Bug 1733505

Summary: Non admin user can not query API /katello/api/capsules/:id
Product: Red Hat Satellite Reporter: roarora
Component: Users & RolesAssignee: satellite6-bugs <satellite6-bugs>
Status: CLOSED WONTFIX QA Contact: Radovan Drazny <rdrazny>
Severity: low Docs Contact:
Priority: unspecified    
Version: 6.4.0CC: b.prins, jhanley, mhulan, rcavalca
Target Milestone: UnspecifiedKeywords: Triaged
Target Release: Unused   
Hardware: All   
OS: All   
Whiteboard:
Fixed In Version: Doc Type: If docs needed, set a value
Doc Text:
Story Points: ---
Clone Of: Environment:
Last Closed: 2021-07-09 17:02:24 UTC Type: Bug
Regression: --- Mount Type: ---
Documentation: --- CRM:
Verified Versions: Category: ---
oVirt Team: --- RHEL 7.3 requirements from Atomic Host:
Cloudforms Team: --- Target Upstream Version:
Embargoed:

Description roarora 2019-07-26 10:02:34 UTC 
Description of problem:

If a non admin user calls a GET API on satellite.example.com/katello/api/capsules/1, it fails with response : 
"message": "Resource smart_proxy not found by id '1'"

Non admin user has "view_smart_proxies" permissions assigned. Even if all available persmissions are assigned to the user, the error response is same.

User is able to query information for all capsules i.e GET on /katello/api/capsules/ but not for a particular ID /katello/api/capsules/:id

The API /katello/api/capsules/:id is called  by bootstrap.py script with --new-capsule switch so bootstrap.py cannot be run with non admin user.

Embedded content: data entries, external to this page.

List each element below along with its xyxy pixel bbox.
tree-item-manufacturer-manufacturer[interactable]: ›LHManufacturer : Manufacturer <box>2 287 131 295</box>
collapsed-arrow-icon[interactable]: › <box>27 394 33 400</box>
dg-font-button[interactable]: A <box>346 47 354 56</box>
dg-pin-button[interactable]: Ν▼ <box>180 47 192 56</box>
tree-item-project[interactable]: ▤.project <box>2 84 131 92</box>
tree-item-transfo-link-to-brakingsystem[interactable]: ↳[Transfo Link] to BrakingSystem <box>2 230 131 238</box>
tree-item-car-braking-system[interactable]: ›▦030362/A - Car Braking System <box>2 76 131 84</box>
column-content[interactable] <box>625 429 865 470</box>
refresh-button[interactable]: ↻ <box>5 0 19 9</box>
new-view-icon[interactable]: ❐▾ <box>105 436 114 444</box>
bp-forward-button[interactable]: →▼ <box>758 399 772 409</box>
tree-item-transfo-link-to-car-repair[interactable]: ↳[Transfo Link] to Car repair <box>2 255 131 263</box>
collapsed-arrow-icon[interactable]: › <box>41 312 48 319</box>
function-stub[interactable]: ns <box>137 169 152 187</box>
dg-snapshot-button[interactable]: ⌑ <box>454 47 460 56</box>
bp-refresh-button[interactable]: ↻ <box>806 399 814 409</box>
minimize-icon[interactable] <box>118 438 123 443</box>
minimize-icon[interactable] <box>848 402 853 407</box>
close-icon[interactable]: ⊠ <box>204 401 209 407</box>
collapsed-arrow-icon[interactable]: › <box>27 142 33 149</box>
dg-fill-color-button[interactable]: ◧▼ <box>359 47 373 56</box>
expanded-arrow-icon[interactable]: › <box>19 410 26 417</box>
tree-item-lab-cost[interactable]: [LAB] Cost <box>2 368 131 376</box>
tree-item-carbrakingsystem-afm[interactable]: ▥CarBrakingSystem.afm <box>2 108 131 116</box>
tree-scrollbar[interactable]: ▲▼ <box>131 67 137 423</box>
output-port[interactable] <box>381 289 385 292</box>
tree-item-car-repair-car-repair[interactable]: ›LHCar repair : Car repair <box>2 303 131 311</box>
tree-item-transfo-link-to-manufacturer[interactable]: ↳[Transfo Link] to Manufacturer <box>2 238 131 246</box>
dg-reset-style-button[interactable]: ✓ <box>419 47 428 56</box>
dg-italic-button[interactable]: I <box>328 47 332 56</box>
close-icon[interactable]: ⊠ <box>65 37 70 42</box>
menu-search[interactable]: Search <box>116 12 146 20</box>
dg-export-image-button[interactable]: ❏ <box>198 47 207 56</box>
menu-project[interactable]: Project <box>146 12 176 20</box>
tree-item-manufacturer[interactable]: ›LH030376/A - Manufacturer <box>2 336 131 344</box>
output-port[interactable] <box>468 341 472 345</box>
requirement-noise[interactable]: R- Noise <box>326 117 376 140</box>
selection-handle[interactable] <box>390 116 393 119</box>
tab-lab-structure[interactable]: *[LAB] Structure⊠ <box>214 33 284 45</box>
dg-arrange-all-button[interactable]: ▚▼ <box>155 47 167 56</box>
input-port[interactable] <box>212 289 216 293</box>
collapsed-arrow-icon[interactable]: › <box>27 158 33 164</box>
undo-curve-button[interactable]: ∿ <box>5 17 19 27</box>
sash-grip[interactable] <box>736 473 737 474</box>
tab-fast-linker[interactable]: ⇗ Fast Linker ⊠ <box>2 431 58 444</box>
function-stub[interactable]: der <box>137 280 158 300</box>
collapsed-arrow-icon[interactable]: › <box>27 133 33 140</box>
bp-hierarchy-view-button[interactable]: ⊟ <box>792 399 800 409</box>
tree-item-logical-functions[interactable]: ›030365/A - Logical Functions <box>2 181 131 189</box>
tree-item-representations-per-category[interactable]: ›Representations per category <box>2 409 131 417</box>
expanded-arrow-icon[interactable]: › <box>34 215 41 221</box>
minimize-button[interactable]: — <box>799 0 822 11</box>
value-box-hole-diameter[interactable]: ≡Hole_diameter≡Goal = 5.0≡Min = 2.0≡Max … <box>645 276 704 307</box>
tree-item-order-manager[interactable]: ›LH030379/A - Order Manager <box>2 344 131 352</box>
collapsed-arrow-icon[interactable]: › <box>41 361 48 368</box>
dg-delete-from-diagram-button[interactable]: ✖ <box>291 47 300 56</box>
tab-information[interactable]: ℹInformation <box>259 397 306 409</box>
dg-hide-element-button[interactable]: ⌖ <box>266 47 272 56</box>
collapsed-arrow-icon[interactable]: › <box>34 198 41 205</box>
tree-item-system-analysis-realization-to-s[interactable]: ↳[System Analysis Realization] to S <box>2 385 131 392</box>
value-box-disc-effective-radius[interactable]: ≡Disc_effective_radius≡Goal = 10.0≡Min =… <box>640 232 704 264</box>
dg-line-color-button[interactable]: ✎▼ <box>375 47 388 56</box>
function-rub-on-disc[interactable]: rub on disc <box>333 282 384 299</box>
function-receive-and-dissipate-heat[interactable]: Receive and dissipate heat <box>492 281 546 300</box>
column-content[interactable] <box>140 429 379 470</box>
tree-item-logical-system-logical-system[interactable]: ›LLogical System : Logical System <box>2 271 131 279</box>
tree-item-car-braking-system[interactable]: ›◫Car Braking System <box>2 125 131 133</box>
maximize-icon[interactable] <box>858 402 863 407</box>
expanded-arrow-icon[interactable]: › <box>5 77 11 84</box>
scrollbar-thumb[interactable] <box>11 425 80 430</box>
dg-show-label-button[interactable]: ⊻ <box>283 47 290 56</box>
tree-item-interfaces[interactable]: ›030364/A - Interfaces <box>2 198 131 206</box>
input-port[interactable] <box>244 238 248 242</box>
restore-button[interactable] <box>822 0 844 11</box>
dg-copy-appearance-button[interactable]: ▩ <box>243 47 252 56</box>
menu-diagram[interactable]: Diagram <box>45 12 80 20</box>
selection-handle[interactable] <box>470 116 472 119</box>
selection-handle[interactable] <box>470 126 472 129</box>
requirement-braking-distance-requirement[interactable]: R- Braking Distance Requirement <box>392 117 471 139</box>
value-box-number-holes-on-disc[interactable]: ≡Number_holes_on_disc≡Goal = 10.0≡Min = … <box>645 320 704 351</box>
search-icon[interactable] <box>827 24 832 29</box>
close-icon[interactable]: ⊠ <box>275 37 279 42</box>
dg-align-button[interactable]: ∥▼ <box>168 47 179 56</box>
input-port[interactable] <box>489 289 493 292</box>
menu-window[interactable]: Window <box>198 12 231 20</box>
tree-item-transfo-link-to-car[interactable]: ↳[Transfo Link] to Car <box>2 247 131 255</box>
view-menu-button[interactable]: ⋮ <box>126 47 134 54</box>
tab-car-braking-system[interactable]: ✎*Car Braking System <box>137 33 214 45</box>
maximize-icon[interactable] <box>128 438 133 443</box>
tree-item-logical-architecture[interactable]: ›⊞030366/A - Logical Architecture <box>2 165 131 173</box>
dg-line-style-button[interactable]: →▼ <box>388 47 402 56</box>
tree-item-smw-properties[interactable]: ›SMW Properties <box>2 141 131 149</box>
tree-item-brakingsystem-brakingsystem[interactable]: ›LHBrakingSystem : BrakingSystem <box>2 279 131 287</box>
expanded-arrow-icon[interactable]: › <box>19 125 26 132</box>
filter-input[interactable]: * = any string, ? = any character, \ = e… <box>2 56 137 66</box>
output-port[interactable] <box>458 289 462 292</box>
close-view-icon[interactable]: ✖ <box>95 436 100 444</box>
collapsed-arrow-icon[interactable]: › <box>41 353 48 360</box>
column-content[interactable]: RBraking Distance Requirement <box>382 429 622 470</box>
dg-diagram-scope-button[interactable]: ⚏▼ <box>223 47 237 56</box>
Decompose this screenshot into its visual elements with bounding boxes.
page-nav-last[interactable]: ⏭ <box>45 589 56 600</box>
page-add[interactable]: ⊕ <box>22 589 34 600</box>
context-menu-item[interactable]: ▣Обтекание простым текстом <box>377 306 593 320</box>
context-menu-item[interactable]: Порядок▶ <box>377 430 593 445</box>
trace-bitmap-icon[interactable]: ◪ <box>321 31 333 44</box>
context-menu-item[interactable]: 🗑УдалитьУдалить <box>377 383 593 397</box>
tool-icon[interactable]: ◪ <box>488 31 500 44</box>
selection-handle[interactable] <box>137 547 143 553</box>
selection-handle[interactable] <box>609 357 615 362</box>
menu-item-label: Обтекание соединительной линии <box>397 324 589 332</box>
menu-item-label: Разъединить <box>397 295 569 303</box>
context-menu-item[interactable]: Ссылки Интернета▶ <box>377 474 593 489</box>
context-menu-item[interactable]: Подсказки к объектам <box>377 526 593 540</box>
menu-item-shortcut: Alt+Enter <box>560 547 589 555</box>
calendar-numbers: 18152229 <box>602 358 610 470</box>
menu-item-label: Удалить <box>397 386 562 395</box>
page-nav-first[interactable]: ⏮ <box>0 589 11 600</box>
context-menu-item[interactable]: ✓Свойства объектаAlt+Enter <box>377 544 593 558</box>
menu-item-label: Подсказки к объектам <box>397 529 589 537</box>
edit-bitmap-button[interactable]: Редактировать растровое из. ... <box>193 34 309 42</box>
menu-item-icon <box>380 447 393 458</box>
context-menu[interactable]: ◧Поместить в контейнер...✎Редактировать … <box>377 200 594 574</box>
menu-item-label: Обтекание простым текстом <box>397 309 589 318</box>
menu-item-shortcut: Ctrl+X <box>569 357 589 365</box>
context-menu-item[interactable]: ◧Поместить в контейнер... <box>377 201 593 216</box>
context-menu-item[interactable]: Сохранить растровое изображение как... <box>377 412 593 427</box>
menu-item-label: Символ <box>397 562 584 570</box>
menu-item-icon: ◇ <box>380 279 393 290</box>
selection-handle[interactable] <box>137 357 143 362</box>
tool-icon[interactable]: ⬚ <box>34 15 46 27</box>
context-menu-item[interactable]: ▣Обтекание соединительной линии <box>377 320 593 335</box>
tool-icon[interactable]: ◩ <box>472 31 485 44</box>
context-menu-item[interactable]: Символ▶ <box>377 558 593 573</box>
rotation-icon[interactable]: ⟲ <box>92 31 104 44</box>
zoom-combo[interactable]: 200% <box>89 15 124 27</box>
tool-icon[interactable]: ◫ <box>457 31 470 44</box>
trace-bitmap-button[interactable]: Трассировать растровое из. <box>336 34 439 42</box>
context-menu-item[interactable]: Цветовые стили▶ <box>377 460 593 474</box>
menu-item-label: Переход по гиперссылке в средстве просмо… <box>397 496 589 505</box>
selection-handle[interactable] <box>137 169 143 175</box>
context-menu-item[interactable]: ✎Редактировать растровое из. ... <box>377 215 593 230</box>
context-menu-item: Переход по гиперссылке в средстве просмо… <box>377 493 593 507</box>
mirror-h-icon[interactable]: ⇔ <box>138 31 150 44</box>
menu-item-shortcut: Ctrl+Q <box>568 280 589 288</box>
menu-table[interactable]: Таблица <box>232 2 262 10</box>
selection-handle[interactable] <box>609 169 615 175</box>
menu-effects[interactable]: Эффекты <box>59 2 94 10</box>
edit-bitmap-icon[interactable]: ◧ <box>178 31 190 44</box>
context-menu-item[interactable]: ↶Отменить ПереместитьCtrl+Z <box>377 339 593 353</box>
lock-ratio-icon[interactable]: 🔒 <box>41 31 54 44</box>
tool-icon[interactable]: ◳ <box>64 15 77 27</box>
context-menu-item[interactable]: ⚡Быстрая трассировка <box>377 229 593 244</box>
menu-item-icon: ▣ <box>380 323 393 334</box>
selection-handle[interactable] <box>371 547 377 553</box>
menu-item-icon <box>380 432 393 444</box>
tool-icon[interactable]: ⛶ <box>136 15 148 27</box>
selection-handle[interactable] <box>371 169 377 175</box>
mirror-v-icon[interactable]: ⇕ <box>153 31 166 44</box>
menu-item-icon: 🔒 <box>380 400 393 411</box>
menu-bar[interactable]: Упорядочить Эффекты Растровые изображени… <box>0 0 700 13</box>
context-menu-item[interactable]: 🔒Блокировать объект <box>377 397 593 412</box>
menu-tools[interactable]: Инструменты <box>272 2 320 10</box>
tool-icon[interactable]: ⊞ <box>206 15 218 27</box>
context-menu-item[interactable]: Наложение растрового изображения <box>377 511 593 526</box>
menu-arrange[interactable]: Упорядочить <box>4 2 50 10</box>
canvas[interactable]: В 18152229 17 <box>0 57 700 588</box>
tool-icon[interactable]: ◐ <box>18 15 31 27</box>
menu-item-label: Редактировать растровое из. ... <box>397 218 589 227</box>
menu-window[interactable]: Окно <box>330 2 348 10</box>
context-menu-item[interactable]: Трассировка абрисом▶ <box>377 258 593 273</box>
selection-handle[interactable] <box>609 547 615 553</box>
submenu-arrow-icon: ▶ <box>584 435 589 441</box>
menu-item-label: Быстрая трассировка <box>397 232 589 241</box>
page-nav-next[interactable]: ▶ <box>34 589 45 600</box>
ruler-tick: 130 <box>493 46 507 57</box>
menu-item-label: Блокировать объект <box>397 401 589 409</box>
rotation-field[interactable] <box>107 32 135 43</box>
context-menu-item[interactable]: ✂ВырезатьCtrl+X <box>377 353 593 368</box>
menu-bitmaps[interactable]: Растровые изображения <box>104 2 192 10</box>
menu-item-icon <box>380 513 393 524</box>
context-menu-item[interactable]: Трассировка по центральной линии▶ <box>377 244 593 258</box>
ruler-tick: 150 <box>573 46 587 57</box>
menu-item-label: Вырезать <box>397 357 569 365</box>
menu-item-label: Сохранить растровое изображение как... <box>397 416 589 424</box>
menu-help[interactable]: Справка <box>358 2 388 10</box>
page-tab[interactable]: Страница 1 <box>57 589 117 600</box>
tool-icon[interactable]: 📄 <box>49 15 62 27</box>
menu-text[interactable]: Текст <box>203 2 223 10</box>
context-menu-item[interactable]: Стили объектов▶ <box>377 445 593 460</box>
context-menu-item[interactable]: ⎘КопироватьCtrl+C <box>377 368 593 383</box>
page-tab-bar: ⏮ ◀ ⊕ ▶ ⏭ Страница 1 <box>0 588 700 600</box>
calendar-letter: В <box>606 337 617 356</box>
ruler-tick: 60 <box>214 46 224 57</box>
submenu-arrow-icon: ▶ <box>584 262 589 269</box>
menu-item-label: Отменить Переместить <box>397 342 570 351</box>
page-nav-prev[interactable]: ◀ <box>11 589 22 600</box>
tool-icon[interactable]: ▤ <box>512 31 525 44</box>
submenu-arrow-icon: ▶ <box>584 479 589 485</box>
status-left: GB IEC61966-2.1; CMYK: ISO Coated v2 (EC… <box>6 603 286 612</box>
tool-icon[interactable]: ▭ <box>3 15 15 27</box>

Version-Release number of selected component (if applicable):
6.4
6.5

How reproducible:
Always

Steps to Reproduce:
1. Create a user role and assign all available permissions to it. Create a user and assign the role to the user. User should be non admin 
2. Run following api with above user and it fails
# curl -u user:password https://satellite.example.com/katello/api/capsules/1

Actual results:
APi fails with response "message": "Resource smart_proxy not found by id '1'"

Expected results:
Non admin user should be able to call that API with appropriate permissions assigned
Comment 4 Marek Hulan 2019-11-21 11:13:02 UTC 
Is the user assigned to the same organization and location as the capsule? Does the user have permission to view_organizations and view_locations (potentially limited to only these)?
Comment 5 Jessica Hanley 2019-12-12 20:08:37 UTC 
Marek: Yes, the user was already assigned to the same organization and location as the capsule, and the user's role already had the view_organizations and view_locations permissions.
Comment 6 Shira Maximov 2020-07-13 13:50:36 UTC 
Created redmine issue https://projects.theforeman.org/issues/30385 from this bug
Comment 7 Mike McCune 2021-03-16 15:58:36 UTC 
Upon review of our valid but aging backlog the Satellite Team has concluded that this Bugzilla does not meet the criteria for a resolution in the near term, and are planning to close in a month. If you have any concerns about this, please contact your Red Hat Account team.  Thank you.
Comment 9 Mike McCune 2021-07-09 17:02:24 UTC 
Thank you for your interest in Satellite 6. We have evaluated this request, and while we recognize that it is a valid request, we do not expect this to be implemented in the product in the foreseeable future. This is due to other priorities for the product, and not a reflection on the request itself. We are therefore closing this out as WONTFIX. If you have any concerns about this feel free to contact your Red Hat Account Team. Thank you.